Blockade of fatty acid synthase induces ubiquitination and degradation of phosphoinositide-3-kinase signaling proteins in ovarian cancer.

Aberrations within the phosphoinositide-3-kinase (PI3K) pathway occur in greater than 45% of ovarian carcinomas. The PI3K cascade transmits signals from ErbB receptors downstream to S6 and 4EBP1, which are involved in protein biosynthesis. Many ovarian carcinomas reveal hyperactivation of ErbB1 (epidermal growth factor receptor) or ErbB2 (HER2/neu). Unfortunately, the benefit of anti-ErbB drugs is yet rather limited in ovarian carcinomas. Thus, novel targeting strategies are needed for ovarian carcinomas.
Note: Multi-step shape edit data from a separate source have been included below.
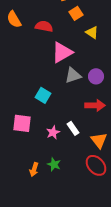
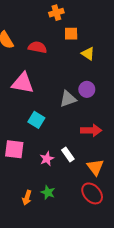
orange square: (76, 13) -> (71, 34), turned 32
pink triangle: (62, 52) -> (23, 83), moved, turned 40
purple circle: (96, 76) -> (87, 89), moved

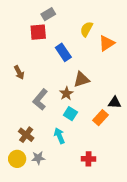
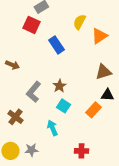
red square: (38, 32) -> (31, 25), turned 30
brown arrow: (19, 72) -> (12, 65), turned -40
brown triangle: (81, 79) -> (103, 72), moved
brown cross: (26, 135) -> (15, 117), moved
The lipogenic enzyme fatty acid synthase (FASN) is overexpressed in approximately 80% of ovarian carcinomas. It stimulates cell growth and signifies poor prognosis. FASN inhibition impedes (ErbB) membrane receptor signaling and sensitizes cells against anti-ErbB drugs. Here, we show that the FASN inhibitor C75 and FASN-targeting siRNAs abrogate growth, induce apoptosis, and downregulate phosphorylation/expression of the PI3K effectors AKT, mTOR, p70S6K, S6, and 4EBP1. In contrast, FASN inhibition impairs expression but only weakly affects phosphorylation of ERK1/2 mitogen-activated protein kinases in ovarian carcinoma cells. Cycloheximide-mediated blockade of protein translation reveals that C75- or FASN siRNA-induced shutdown of FASN accelerates decomposition of signaling proteins. This effect is caused by C75- or FASN siRNA-dependent stimulation of ubiquitination followed by lysosomal-autophagosomal proteolysis. In contrast, PI3K inhibitor LY294002 blocks phosphorylation but does not reduce expression/stability of PI3K effectors. Forced expression of hyperactive (HA) AKT1, unlike HA-MEK1, impairs the growth-inhibitory action of C75. We provide first evidence that the anticancer action of FASN inhibitors is at least partially mediated by drug-dependent proteolysis of PI3K effectors. FASN is a promising cancer target, whose inhibition not only abrogates lipogenesis, which is indispensable for cancer growth, but also downregulates oncogenic PI3K signaling.